We found that RT-PCR assays used by different laboratories differed in their sensitivity to detect CDV and MV transcripts but found no evidence to suggest that laboratories that previously failed to detect viral transcripts had less sensitive RT-PCR assays than those that detected viral transcripts. False-positive results were observed with one laboratory, and we failed to detect paramyxovirus transcripts in PDB samples using the most sensitive assays evaluated. Our results show that failure of some laboratories to detect viral transcripts is unlikely to be caused by problems with assay sensitivity and highlight the fact that contamination can be an issue when searching for pathogens by sensitive RT-PCR-based techniques.
关于在佩吉特病中检测副粘病毒转录本的结果存在矛盾,一种可能的解释是用于检测病毒的逆转录聚合酶链反应(RT-PCR)方法的灵敏度存在差异。在一项盲法研究中,我们没有发现证据表明未能检测到病毒转录本的实验室的RT-PCR检测方法灵敏度较低,并且我们使用评估的最灵敏检测方法在佩吉特病样本中未检测到麻疹或犬瘟热转录本。
关于持续性副粘病毒感染在骨佩吉特病(PDB)中可能起的作用存在相互矛盾的证据。一些研究人员在PDB患者的细胞和组织中检测到了麻疹病毒(MV)或犬瘟热病毒(CDV)转录本,但其他研究人员未能证实这一发现。一种可能的解释可能是用于检测病毒的RT-PCR方法的灵敏度存在差异。
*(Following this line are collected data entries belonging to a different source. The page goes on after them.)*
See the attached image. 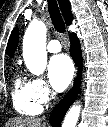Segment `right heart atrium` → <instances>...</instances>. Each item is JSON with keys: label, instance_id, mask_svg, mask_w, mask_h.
Wrapping results in <instances>:
<instances>
[{"label": "right heart atrium", "instance_id": "right-heart-atrium-1", "mask_svg": "<svg viewBox=\"0 0 108 127\" xmlns=\"http://www.w3.org/2000/svg\"><path fill=\"white\" fill-rule=\"evenodd\" d=\"M31 88L36 100L40 104H46L53 97V92L42 78H34L30 81Z\"/></svg>", "mask_w": 108, "mask_h": 127}]
</instances>
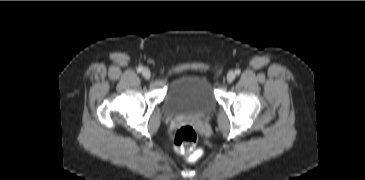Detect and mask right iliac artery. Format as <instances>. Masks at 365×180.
<instances>
[{
    "label": "right iliac artery",
    "mask_w": 365,
    "mask_h": 180,
    "mask_svg": "<svg viewBox=\"0 0 365 180\" xmlns=\"http://www.w3.org/2000/svg\"><path fill=\"white\" fill-rule=\"evenodd\" d=\"M142 70H143L142 66H139L138 69H137L138 72H142Z\"/></svg>",
    "instance_id": "right-iliac-artery-1"
}]
</instances>
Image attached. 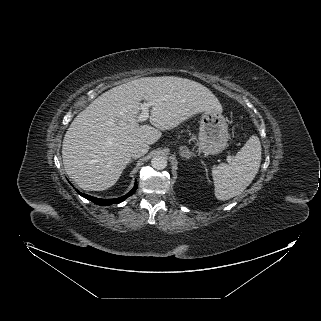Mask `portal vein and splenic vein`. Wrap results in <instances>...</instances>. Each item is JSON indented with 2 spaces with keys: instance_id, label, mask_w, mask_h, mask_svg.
<instances>
[{
  "instance_id": "1",
  "label": "portal vein and splenic vein",
  "mask_w": 321,
  "mask_h": 321,
  "mask_svg": "<svg viewBox=\"0 0 321 321\" xmlns=\"http://www.w3.org/2000/svg\"><path fill=\"white\" fill-rule=\"evenodd\" d=\"M154 102H147L140 105L142 112L138 116V122L145 121L149 118V107L153 106ZM228 161L231 160V157L227 158Z\"/></svg>"
}]
</instances>
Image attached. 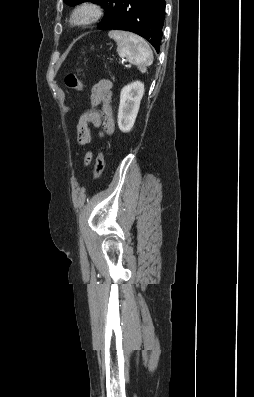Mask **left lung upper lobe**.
<instances>
[{"label":"left lung upper lobe","instance_id":"5c2ea615","mask_svg":"<svg viewBox=\"0 0 254 397\" xmlns=\"http://www.w3.org/2000/svg\"><path fill=\"white\" fill-rule=\"evenodd\" d=\"M85 1H91L93 3H96V4H99V5L103 6V7H106L110 0H64V2L66 4L71 5V6H73L75 4H78V3L85 2Z\"/></svg>","mask_w":254,"mask_h":397}]
</instances>
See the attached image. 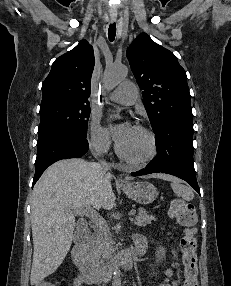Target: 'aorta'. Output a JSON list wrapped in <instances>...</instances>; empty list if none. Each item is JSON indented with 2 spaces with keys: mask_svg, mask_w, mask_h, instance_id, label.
<instances>
[{
  "mask_svg": "<svg viewBox=\"0 0 231 286\" xmlns=\"http://www.w3.org/2000/svg\"><path fill=\"white\" fill-rule=\"evenodd\" d=\"M128 69L124 65H111L106 68L103 76L104 86L107 89L116 87L127 75ZM112 286H121V271L118 260L113 266Z\"/></svg>",
  "mask_w": 231,
  "mask_h": 286,
  "instance_id": "obj_1",
  "label": "aorta"
}]
</instances>
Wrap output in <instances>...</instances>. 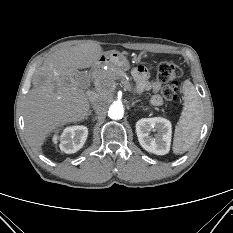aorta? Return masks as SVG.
<instances>
[{
  "mask_svg": "<svg viewBox=\"0 0 233 233\" xmlns=\"http://www.w3.org/2000/svg\"><path fill=\"white\" fill-rule=\"evenodd\" d=\"M107 108H108V116L111 119H121L123 117L124 114V108L123 105L120 102H109L107 104Z\"/></svg>",
  "mask_w": 233,
  "mask_h": 233,
  "instance_id": "obj_1",
  "label": "aorta"
}]
</instances>
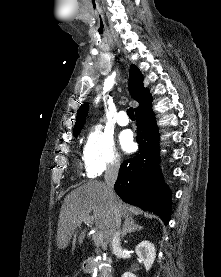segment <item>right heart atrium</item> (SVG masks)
<instances>
[{"mask_svg": "<svg viewBox=\"0 0 221 277\" xmlns=\"http://www.w3.org/2000/svg\"><path fill=\"white\" fill-rule=\"evenodd\" d=\"M83 158L89 177H96L106 171H115L121 164L112 134L100 125L94 126L89 131Z\"/></svg>", "mask_w": 221, "mask_h": 277, "instance_id": "obj_1", "label": "right heart atrium"}]
</instances>
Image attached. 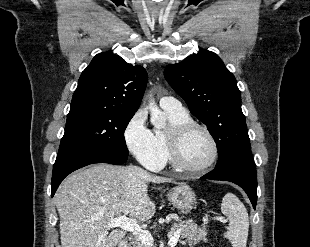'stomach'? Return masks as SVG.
Here are the masks:
<instances>
[{
    "label": "stomach",
    "instance_id": "obj_1",
    "mask_svg": "<svg viewBox=\"0 0 310 247\" xmlns=\"http://www.w3.org/2000/svg\"><path fill=\"white\" fill-rule=\"evenodd\" d=\"M168 199L172 206L182 214H188L196 203V196L192 188L181 185L168 192Z\"/></svg>",
    "mask_w": 310,
    "mask_h": 247
}]
</instances>
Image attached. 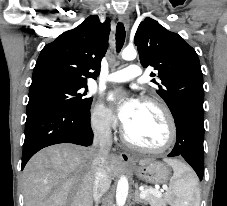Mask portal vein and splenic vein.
<instances>
[{"label":"portal vein and splenic vein","instance_id":"obj_1","mask_svg":"<svg viewBox=\"0 0 227 206\" xmlns=\"http://www.w3.org/2000/svg\"><path fill=\"white\" fill-rule=\"evenodd\" d=\"M163 189L167 190V186L163 185ZM148 193H152L155 196L161 197L162 193L158 189H151V190H142L140 193V197L144 199Z\"/></svg>","mask_w":227,"mask_h":206}]
</instances>
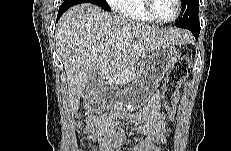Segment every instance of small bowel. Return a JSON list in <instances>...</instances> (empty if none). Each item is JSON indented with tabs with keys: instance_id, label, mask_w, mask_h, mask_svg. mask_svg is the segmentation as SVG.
I'll return each mask as SVG.
<instances>
[{
	"instance_id": "c3829d8e",
	"label": "small bowel",
	"mask_w": 231,
	"mask_h": 151,
	"mask_svg": "<svg viewBox=\"0 0 231 151\" xmlns=\"http://www.w3.org/2000/svg\"><path fill=\"white\" fill-rule=\"evenodd\" d=\"M140 139L132 146L126 142L118 115H91L86 120L85 132L99 151H160L158 144H165L166 121L160 112V95L156 93L139 113L131 115Z\"/></svg>"
}]
</instances>
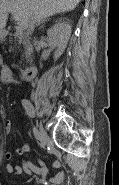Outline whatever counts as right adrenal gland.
I'll return each mask as SVG.
<instances>
[{
	"label": "right adrenal gland",
	"mask_w": 119,
	"mask_h": 185,
	"mask_svg": "<svg viewBox=\"0 0 119 185\" xmlns=\"http://www.w3.org/2000/svg\"><path fill=\"white\" fill-rule=\"evenodd\" d=\"M47 21V19H45V20H43V22L45 23ZM43 27V25L40 27V28H42Z\"/></svg>",
	"instance_id": "1"
}]
</instances>
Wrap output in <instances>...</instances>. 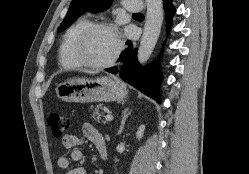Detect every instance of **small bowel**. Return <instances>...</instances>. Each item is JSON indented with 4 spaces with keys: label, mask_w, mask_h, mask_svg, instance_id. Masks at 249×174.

在这里,我们对不同实验室中基于RT-PCR的不同技术检测MV和CDV的灵敏度进行了盲法比较,并使用最灵敏的检测方法筛查来自PDB患者的骨和血样中病毒转录本的证据。
参与研究的实验室分析了添加已知量MV和CDV转录本的样本以及不含病毒核酸的对照样本。所有分析均在盲法基础上进行。
在三个实验室(阿伯丁、贝尔法斯特和利物浦),CDV的检测限为1000个病毒转录本,在另一个实验室(曼彻斯特)为10000个转录本。MV的检测限在一个实验室(国家生物标准与控制研究所,NIBSC)为16个转录本,在两个实验室(阿伯丁和贝尔法斯特)为1000个转录本,在两个实验室(利物浦和曼彻斯特)为10000个转录本。一个美国研究小组之前用于检测PDB中MV转录本的检测方法灵敏度为1000个转录本。一个实验室(曼彻斯特)在一个阴性对照和两个添加了MV的样本中检测到了CDV转录本。其他实验室对MV或CDV均未出现假阳性结果,并且使用针对MV和CDV的最灵敏RT-PCR检测方法分析12个PDB样本时未发现病毒转录本的证据。
我们发现不同实验室使用的RT-PCR检测方法在检测CDV和MV转录本的灵敏度方面存在差异,但没有发现证据表明之前未能检测到病毒转录本的实验室的RT-PCR检测方法比检测到病毒转录本的实验室的灵敏度低。一个实验室出现了假阳性结果,并且我们使用评估的最灵敏检测方法在PDB样本中未能检测到副粘病毒转录本。我们的结果表明,一些实验室未能检测到病毒转录本不太可能是由检测方法灵敏度问题导致的,并突出了一个事实,即当通过基于灵敏RT-PCR的技术寻找病原体时,污染可能是一个问题。